Rob followed my eyes. “Well, if he circles the block, we’ll know.”
We held still for a minute, both of us staring up the street.
“He’s going to be so angry,” I whispered.
“Well . . . maybe we should just let him find us.”
I stared at Rob.
“I’m not afraid of him.” Rob looked back down at me. His eyes were steady. Almost amused. “Seriously. If he wants to come and confront us, let him.”
We waited for another minute.
“I don’t think it was him,” said Rob at last.
“Maybe,” I murmured. “Let’s take another street. Just in case.”
We turned at the next block. The ache in my head had come raging back. I pulled my fingers out of Rob’s grip, rubbing my temples with both hands.

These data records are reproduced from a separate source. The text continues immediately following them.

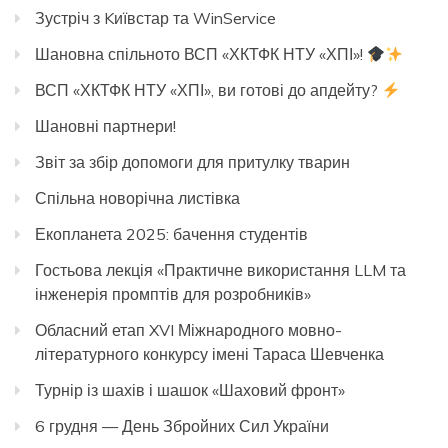
Зустріч з Kиївстар та WinService
Шановна спільното ВСП «ХКТФК НТУ «ХПІ»!
ВСП «ХКТФК НТУ «ХПІ», ви готові до апдейту?
Шановні партнери!
Звіт за збір допомоги для притулку тварин
Спільна новорічна листівка
Екопланета 2025: бачення студентів
Гостьова лекція «Практичне використання LLM та
інженерія промптів для розробників»
Обласний етап XVI Міжнародного мовно-
літературного конкурсу імені Тараса Шевченка
Турнір із шахів і шашок «Шаховий фронт»
6 грудня — День Збройних Сил України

“Are you okay?” Rob asked.
Twilight seemed suddenly too bright. I let my eyes slide halfway shut. Between my eyelashes, just around the next corner, I caught the glint of a glossy black car.
“There!” I pointed. “He just turned!”
Rob frowned. “I didn’t see him.”
“Look! He’s heading up the next street. He just sped up. He saw us.” I whirled around, breaking into a jog. “He saw us.”
Rob hurried after me. “Jaye—I don’t think it was him.”
“It was him. It was him. He’ll be so— Oh my god, he’ll tell my mom. She’ll pull me out of the show.”
“Jaye—”
I lunged off the curb, across the street. “We have to run.”
Rob kept up with me, his voice calling over my shoulder, “Should you really be running right now?”
“It doesn’t matter. It doesn’t matter.” I raced onto the next stretch of sidewalk. The drifts here were deeper. My lungs burned. My legs ached. “We can’t let him catch us.”